Daar hangen ze dan. Uit een erfelijke boedel bij elkaar gekomen. De Fries en de Koekoek.
De Fries statig en voornaam. De Koekoek ongedurig.
Fries doet een beetje langzaam over de tijd. Niet dat hij dat in de gaten heeft overigens. Er zijn belangrijkere dingen in het leven.
Koekoek moet zijn ritme nog vinden. Vooralsnog is het hollen en stilstaan.
Maar intussen is hun nieuwe leven wel begonnen en kijken ze eens om zich heen. Dit is een groot verschil met waar ze vandaan kwamen.
Het uitzicht is aangenaam en het regent, dat is mooi’ zegt Fries, ‘groeizaam weer.’
‘Mij te nat,’ zegt Koekoek, en trekt zich weer terug. Maar niet zonder dat hij een appetijtelijk geurtje heeft waargenomen. ‘Gebakken brood, spelt of zo.’

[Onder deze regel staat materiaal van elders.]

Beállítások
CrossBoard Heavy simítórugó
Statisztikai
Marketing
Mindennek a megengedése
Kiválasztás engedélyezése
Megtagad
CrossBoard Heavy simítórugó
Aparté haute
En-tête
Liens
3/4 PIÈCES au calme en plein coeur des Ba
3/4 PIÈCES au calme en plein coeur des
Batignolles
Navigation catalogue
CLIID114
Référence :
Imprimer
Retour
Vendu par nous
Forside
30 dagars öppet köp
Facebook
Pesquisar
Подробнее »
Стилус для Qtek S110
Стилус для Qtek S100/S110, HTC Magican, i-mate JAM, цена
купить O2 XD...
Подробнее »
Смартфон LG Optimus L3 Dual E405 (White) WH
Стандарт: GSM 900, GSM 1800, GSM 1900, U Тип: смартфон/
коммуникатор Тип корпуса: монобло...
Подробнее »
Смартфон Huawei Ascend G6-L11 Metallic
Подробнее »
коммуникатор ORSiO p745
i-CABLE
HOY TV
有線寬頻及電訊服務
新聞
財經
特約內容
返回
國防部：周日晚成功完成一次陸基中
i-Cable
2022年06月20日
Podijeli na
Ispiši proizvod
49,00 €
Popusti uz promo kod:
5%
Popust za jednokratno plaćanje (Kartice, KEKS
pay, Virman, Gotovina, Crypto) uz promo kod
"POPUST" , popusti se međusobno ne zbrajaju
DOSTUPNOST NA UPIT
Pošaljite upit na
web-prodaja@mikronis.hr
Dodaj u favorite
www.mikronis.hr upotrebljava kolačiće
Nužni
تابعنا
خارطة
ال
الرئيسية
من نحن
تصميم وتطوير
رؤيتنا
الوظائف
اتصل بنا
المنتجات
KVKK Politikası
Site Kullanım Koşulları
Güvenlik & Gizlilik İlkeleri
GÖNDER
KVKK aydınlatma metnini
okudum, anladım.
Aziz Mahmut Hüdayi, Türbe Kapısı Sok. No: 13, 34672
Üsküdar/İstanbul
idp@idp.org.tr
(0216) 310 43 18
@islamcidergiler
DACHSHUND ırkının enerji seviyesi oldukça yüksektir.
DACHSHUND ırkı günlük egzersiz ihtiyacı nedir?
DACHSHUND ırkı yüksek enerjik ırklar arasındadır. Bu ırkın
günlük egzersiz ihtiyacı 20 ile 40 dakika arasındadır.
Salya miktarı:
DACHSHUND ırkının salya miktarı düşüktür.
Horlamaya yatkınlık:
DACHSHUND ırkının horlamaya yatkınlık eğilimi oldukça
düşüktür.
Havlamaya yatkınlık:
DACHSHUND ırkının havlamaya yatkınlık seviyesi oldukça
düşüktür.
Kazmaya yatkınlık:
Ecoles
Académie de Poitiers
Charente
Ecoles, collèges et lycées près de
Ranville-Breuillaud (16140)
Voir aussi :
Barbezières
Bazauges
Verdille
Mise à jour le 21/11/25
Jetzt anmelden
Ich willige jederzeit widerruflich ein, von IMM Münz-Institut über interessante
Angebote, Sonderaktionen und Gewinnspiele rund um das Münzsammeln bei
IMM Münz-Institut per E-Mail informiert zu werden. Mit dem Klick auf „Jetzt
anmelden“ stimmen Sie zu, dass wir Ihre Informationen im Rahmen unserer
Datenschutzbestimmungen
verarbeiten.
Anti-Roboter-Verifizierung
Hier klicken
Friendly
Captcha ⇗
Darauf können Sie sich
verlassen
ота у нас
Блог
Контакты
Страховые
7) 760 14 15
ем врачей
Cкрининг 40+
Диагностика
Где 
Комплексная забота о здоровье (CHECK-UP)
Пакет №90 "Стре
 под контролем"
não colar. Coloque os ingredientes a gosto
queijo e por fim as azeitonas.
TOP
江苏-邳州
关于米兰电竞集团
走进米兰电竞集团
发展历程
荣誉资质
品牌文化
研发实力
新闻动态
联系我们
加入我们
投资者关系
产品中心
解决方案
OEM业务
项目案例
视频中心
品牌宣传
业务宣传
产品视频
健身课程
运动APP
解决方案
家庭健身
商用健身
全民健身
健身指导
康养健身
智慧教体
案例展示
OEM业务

Daar hangen ze dan. Maar waar is daar? Daar is het land van specht en buizerd, van das en eekhoorn. Van Q-koorts en aspergebedden. Het Brabantse platteland, niet ver van de provinciehoofdstad. Geen dorp, maar buitengebied.
‘Zag je die mees, die daar een sliding maakte op die plastic tuintafel?’
‘Koolmees.’ bedoel je. Fries zegt het niet belerend, maar wil toch even laten weten dat een mees niet zomaar een mees is. ‘En hier binnen is het niet onaangenaam.’
‘Maar die klassieke muziek de godganselijke dag.’
‘Ordelijk en ruimtelijk, mijn idee. Wat wil jij horen dan, de koekoekswals?’
‘Zo, is dat jouw humor, met wat voor grapjas zit ik opgescheept?’
‘Nee, serieus, zo’n balzaal nodigt wel uit tot een walsje, niet dan?’
‘Laten we maar naar het journaal gaan kijken. Ik zie in jou nog geen danstype, Fries.’